US missile attack kills 12 in South Waziristan
10 March, 2012
ISLAMABAD: An American missile attack killed 12 terrorists on the Pakistani side of the Afghan border on Friday, one of only a handful of such strikes this year, Pakistani officials said.
The missile struck in the Mandao district of South Waziristan, a rugged terrorist stronghold where the Pakistan Army has staged offensives in the past, the officials said, giving no further details.
The officials did not give their names because they were not authorised to speak to journalists. It took place hours after al Qaeda confirmed that a strike last month in North Waziristan killed one of its commanders — a success in a CIA-led campaign, but a major source of tension plaguing the relationship between Washington and Islamabad.
The strikes, which began in earnest in 2008, have killed scores of terrorists, including foreign al Qaeda members involved in plotting attacks on the West. Their frequency increased in 2010, when they hit terrorists widely seen as being proxies of the Pakistan Army, causing friction between the US and Pakistan.
Reflecting the tensions, the number of attacks dropped in 2011, and they were cut back even more after November, when US aircraft killed 24 Pakistani troops on the Afghan border. Pakistan blocked US supply routes into Afghanistan in protest and said it was renegotiating its ties with Washington as a result. Faced with strong public anger over the drone attacks, Pakistani officials publicly condemn them as an unacceptable violation of sovereignty that boosts support for extremism.

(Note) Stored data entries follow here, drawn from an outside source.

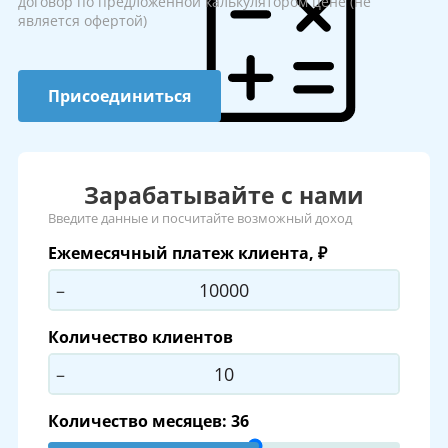
договор по предложенной калькулятором цене (не
является офертой)
Присоединиться
Зарабатывайте с нами
Введите данные и посчитайте возможный доход
Ежемесячный платеж клиента, ₽
–
+
Количество клиентов
–
+
Количество месяцев:
36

Privately, the programme has long had some level of official sanction and even cooperation. The confirmation of the death of terrorist commander Badr Mansoor is significant, because he was believed to be behind many of the suicide attacks that have killed scores of Pakistani civilians in recent years.
It could be used by supporters of the campaign in Washington and Islamabad as an example of how drone attacks benefit both countries.